Maybe this is because I don’t fully understand autograd, but it’s kind of weird to me that the error triggers for an in-place update to the inner loop parameter **only when it’s multiplied with another tensor that requires grad**. I assume this has to do with how PyTorch tensor versioning works. I’m also frankly a bit confused why this code works at all; why does the gradient get propagated through the fast weights in the inner loop at all with checkpointing, since they aren’t inputs to the checkpointed sub-modules?

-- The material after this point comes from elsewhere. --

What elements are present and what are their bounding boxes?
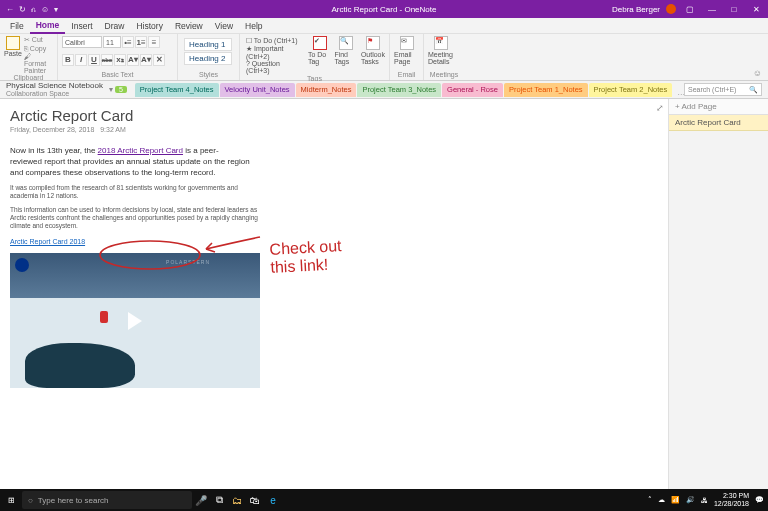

For context, here is the rest of my MAML code:

```
def _mml_set_requires_grad(model, skip_modules, requires_grad):
for m in model.modules():
for p in vars(m)['_parameters'].values():
if p is not None:
if m not in skip_modules:
p.requires_grad = requires_grad
else:
p.requires_grad = True
def mml_ctx(m, inner_modules, first_order: bool = False, grad_clip: float = 1e9, eval_ = False):
m_ = copy.deepcopy(m)
m_.mml_m0 = lambda: m
m_.mml_first_order = first_order
m_.mml_propagate_grad = False
m_.mml_grad_propagation_hooks = []
m_.mml_modules = inner_modules(m_)
m_.mml_ctx = []
m_.mml_grad_clip = grad_clip
m_.mml_eval = eval_
# This hack turns off grads for non-adaptation parameters to save memory/compute
_mml_set_requires_grad(m, inner_modules(m), False)
_mml_set_requires_grad(m_, m_.mml_modules, False)
for p, p_ in zip(m.parameters(), m_.parameters()):
if not p_.requires_grad:
continue
def create_hook(model, p):
def hook(grad):
if model.mml_propagate_grad:
if p.grad is None:
p.grad = grad.detach()
else:
p.grad = (p.grad + grad).detach()
return hook
m_.mml_grad_propagation_hooks.append(p_.register_hook(create_hook(m_, p)))
return m_
def mml_flush(model):
for h in model.mml_grad_propagation_hooks:
h.remove()
# We're done with this model (MAML-wise)
for p in model.mml_ctx:
del p.grad
del model.mml_grad_propagation_hooks
del model.mml_ctx
def mml_outer_backward(model, outer_loss, scaler = None):
# Unlike in the inner loop, we want to copy grads
# back to the original model now
model.mml_propagate_grad = True
if scaler is not None:
outer_loss = scaler.scale(outer_loss)
outer_loss.backward()
mml_flush(model)
def mml_outer_step(model, opt, scaler = None):
# Update the original/pre-adaptation parameters
if scaler is not None:
scaler.unscale_(opt)
grad = torch.nn.utils.clip_grad_norm_(model.mml_m0().parameters(), model.mml_grad_clip)
scaler.step(opt)
scaler.update()
else:
grad = torch.nn.utils.clip_grad_norm_(model.mml_m0().parameters(), model.mml_grad_clip)
opt.step()
opt.zero_grad()
del model.mml_m0
return grad
```

It’s designed to be used as

```
def _inner_modules(m):
return list(m.modules())[-40:]
def _run_mml(model, opt, scaler, half, x, x_, first_order):
for i in range(x.shape[0]):
inner_model = mml_ctx(model, _inner_modules, first_order=first_order)
# Inner loop, 2 gradient steps just for testing
for step in range(2):
with autocast(enabled=half):
pred = inner_model(x[i])
loss = -pred.mean()
# This adapts the model in-place
mml_inner(inner_model, loss, scaler=scaler)
# Outer loop
with autocast(enabled=half):
pred_ = inner_model(x_[i])
loss_ = pred_.pow(2).mean()
print(f'outer {i}: {loss_}')
mml_outer_backward(inner_model, loss_, scaler=scaler)
mml_outer_step(inner_model, opt, scaler=scaler)
```

Any insight would be greatly appreciated!